Description: A logical database is an abstract representation of the structure of a database, focusing on the data and its relationships without considering how it is physically implemented. This approach allows database designers to define the organization of data, tables, columns, and relationships clearly and understandably. The logical database acts as a bridge between the conceptual model, which describes an organization’s information requirements, and the physical model, which deals with the actual implementation in a database management system (DBMS). Key features of a logical database include implementation independence, meaning that changes in the physical structure do not affect the logical data, and normalization, which aims to reduce redundancy and improve data integrity. This approach is fundamental in the design of relational databases and is widely used in various database systems, where the structure of data can be defined logically before their physical storage. In summary, the logical database is essential for ensuring that data is managed efficiently and effectively, facilitating the understanding and maintenance of information over time.
History: The concept of logical database emerged in the 1970s with the advent of relational database models proposed by Edgar F. Codd. His work laid the groundwork for the creation of database management systems that separate data logic from physical storage, allowing for greater flexibility and efficiency in information management.
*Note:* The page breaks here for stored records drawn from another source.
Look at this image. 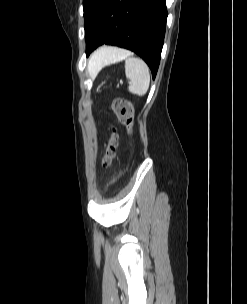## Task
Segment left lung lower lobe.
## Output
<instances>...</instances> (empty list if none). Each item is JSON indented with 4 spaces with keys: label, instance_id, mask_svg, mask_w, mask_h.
Here are the masks:
<instances>
[{
    "label": "left lung lower lobe",
    "instance_id": "left-lung-lower-lobe-1",
    "mask_svg": "<svg viewBox=\"0 0 247 304\" xmlns=\"http://www.w3.org/2000/svg\"><path fill=\"white\" fill-rule=\"evenodd\" d=\"M167 20L165 0H103L85 28L86 55L102 44L129 49L156 76Z\"/></svg>",
    "mask_w": 247,
    "mask_h": 304
}]
</instances>
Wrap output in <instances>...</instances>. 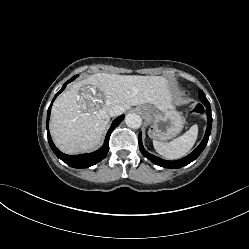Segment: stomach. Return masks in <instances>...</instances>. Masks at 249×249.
Returning a JSON list of instances; mask_svg holds the SVG:
<instances>
[{"label": "stomach", "instance_id": "stomach-1", "mask_svg": "<svg viewBox=\"0 0 249 249\" xmlns=\"http://www.w3.org/2000/svg\"><path fill=\"white\" fill-rule=\"evenodd\" d=\"M141 109L145 117L152 123L149 136L153 139L160 141L171 139L181 132L184 126L183 117L174 109L159 111L151 106H143Z\"/></svg>", "mask_w": 249, "mask_h": 249}]
</instances>
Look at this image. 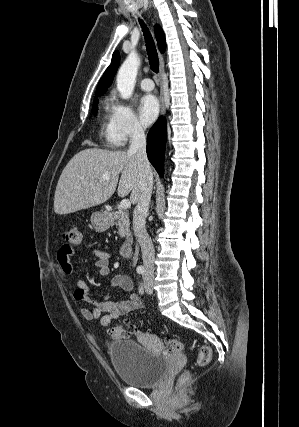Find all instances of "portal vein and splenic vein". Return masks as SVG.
Here are the masks:
<instances>
[{
  "label": "portal vein and splenic vein",
  "mask_w": 299,
  "mask_h": 427,
  "mask_svg": "<svg viewBox=\"0 0 299 427\" xmlns=\"http://www.w3.org/2000/svg\"><path fill=\"white\" fill-rule=\"evenodd\" d=\"M101 178L104 179V180L105 179H109L110 175L109 174H104ZM130 206H131V202L129 200H127V199L121 200V202H120V208L127 209V208H130Z\"/></svg>",
  "instance_id": "portal-vein-and-splenic-vein-1"
}]
</instances>
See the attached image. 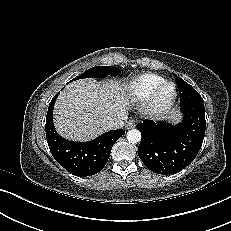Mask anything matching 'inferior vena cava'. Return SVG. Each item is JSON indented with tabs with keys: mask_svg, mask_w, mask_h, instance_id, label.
Here are the masks:
<instances>
[{
	"mask_svg": "<svg viewBox=\"0 0 231 231\" xmlns=\"http://www.w3.org/2000/svg\"><path fill=\"white\" fill-rule=\"evenodd\" d=\"M127 119H128V115L126 113H122L115 118H110L107 121V129L111 130V129L122 128L125 122L127 121Z\"/></svg>",
	"mask_w": 231,
	"mask_h": 231,
	"instance_id": "inferior-vena-cava-1",
	"label": "inferior vena cava"
}]
</instances>
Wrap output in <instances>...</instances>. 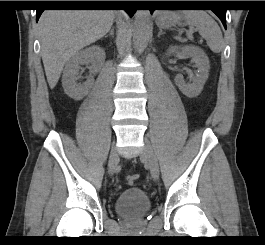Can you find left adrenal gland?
Masks as SVG:
<instances>
[{
    "mask_svg": "<svg viewBox=\"0 0 265 245\" xmlns=\"http://www.w3.org/2000/svg\"><path fill=\"white\" fill-rule=\"evenodd\" d=\"M162 34H164V32L162 31V29H159V33H158V37H160Z\"/></svg>",
    "mask_w": 265,
    "mask_h": 245,
    "instance_id": "a2214340",
    "label": "left adrenal gland"
}]
</instances>
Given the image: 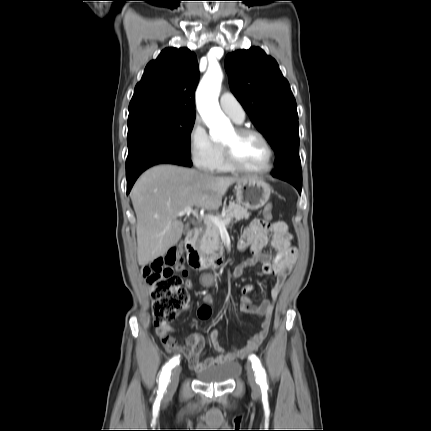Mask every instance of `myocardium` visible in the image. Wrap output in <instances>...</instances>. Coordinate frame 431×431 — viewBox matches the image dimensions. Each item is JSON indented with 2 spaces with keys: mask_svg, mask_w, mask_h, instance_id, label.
<instances>
[{
  "mask_svg": "<svg viewBox=\"0 0 431 431\" xmlns=\"http://www.w3.org/2000/svg\"><path fill=\"white\" fill-rule=\"evenodd\" d=\"M234 130L236 135L239 137L246 136V135L257 136L263 142V144L265 145L268 151V162L264 167L258 168V169L245 167L237 160L234 154L233 148L223 143L224 155L229 167L234 171L241 172V173H250V174H261V173H266L270 171L274 166L275 152L267 137L259 130L250 128V127H237Z\"/></svg>",
  "mask_w": 431,
  "mask_h": 431,
  "instance_id": "f54148a6",
  "label": "myocardium"
}]
</instances>
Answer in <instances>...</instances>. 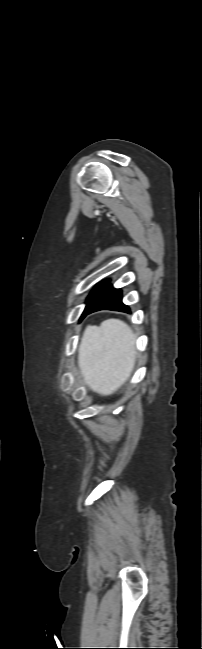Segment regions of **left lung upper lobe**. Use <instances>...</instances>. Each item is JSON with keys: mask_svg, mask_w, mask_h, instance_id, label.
I'll return each instance as SVG.
<instances>
[{"mask_svg": "<svg viewBox=\"0 0 202 649\" xmlns=\"http://www.w3.org/2000/svg\"><path fill=\"white\" fill-rule=\"evenodd\" d=\"M108 284H109L108 281H104L95 287V289L91 292V294L87 298L86 308L104 291V289L108 286Z\"/></svg>", "mask_w": 202, "mask_h": 649, "instance_id": "5c2ea615", "label": "left lung upper lobe"}]
</instances>
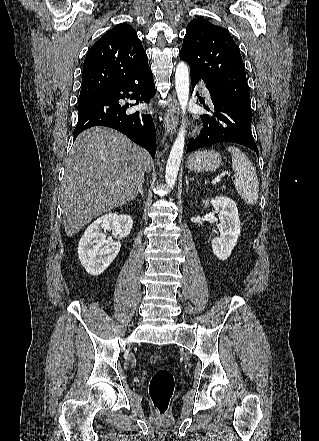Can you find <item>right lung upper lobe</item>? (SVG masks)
<instances>
[{
  "instance_id": "obj_1",
  "label": "right lung upper lobe",
  "mask_w": 319,
  "mask_h": 441,
  "mask_svg": "<svg viewBox=\"0 0 319 441\" xmlns=\"http://www.w3.org/2000/svg\"><path fill=\"white\" fill-rule=\"evenodd\" d=\"M149 70L147 54L136 31L121 23L106 32L88 51L78 104Z\"/></svg>"
}]
</instances>
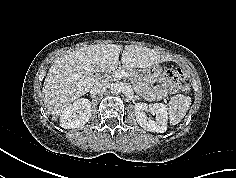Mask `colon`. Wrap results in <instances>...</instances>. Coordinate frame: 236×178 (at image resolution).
Wrapping results in <instances>:
<instances>
[{
  "label": "colon",
  "mask_w": 236,
  "mask_h": 178,
  "mask_svg": "<svg viewBox=\"0 0 236 178\" xmlns=\"http://www.w3.org/2000/svg\"><path fill=\"white\" fill-rule=\"evenodd\" d=\"M178 73H180V70L178 68H169L166 71V74L168 76H173V75H176ZM188 90H189V86H188V84H185L184 85V91L187 92Z\"/></svg>",
  "instance_id": "obj_1"
}]
</instances>
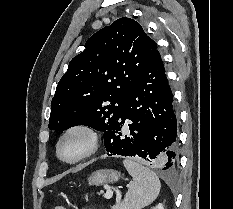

Uses: Logical databases are primarily used in the design of database management systems, allowing developers and administrators to define the data structure clearly and organized. They are also fundamental in data normalization, which helps reduce redundancy and improve information integrity.
Examples: A practical example of a logical database can be found in the design of a customer management system, where tables for customers, orders, and products are defined, establishing relationships between them. In various database systems, the structure of data can be logically designed before being stored, allowing for efficient data management.